Many parents are worried about growth hormone deficiency in their short children. Growth hormone is required for normal growth, and children with growth hormone deficiency are short, often look younger than their chronological age, and they can be chubby with their weight higher than their height. While they will usually have a delay in their bone age, like children with a constitutional delay, children with growth hormone deficiency will have a slow rate of growth and they will have a growth curve that falls away from the the normal growth curves (unlike other normal causes of short stature which have a normal rate of growth and a growth curve that runs parallel to the growth chart). Testing that can be done if your Pediatrician suspects your child has growth hormone deficiency include checking the levels of IGF-1 and IGF BP3, which will be low. A growth hormone stimulation test may also be done by an endocrinologist.

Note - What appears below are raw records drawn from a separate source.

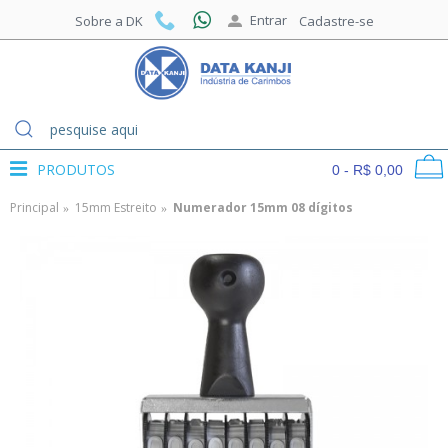
Entrar
Sobre a DK
Cadastre-se
PRODUTOS
0 - R$ 0,00
Principal
15mm Estreito
Numerador 15mm 08 dígitos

Treatments for growth hormone deficiency include growth hormone replacement. Other conditions for which growth hormone is currently being successfully used include Turner syndrome, chronic renal failure and Prader-Willi syndrome.
Growth hormone defiency may be congenital (a child is born with it), or it may be acquired later in life from head injury or a brain tumor or mass.
Recently, the indications for which kids can be treated with growth hormone has been expanded. Growth hormone can now be used for the long-term treatment of children with idiopathic (of unknown origin) short stature, also called non-growth hormone deficient short stature, who are more than 2.25 SD below the mean for age and sex, or the shortest 1.2% of children. For example, according to the FDA, for 10-year old boys and girls, this would correspond to heights of less than 4′ 1″ inch. This would further correspond to heights of less than 5′ 3″ and 4′ 11″ in adult men and women, respectively.
Some new studies and reports have recently shown that another group of these short kids, those who were born Small for Gestational Age (SGA), may also benefit from treatment with human growth hormone. The International Small for Gestational Advisory Board has recommended that if ‘a short child who was born SGA has not caught up by age 2 to 3 years of age and whose catch-up growth has stopped should be referred to a pediatrician who has expertise in endocrinology.’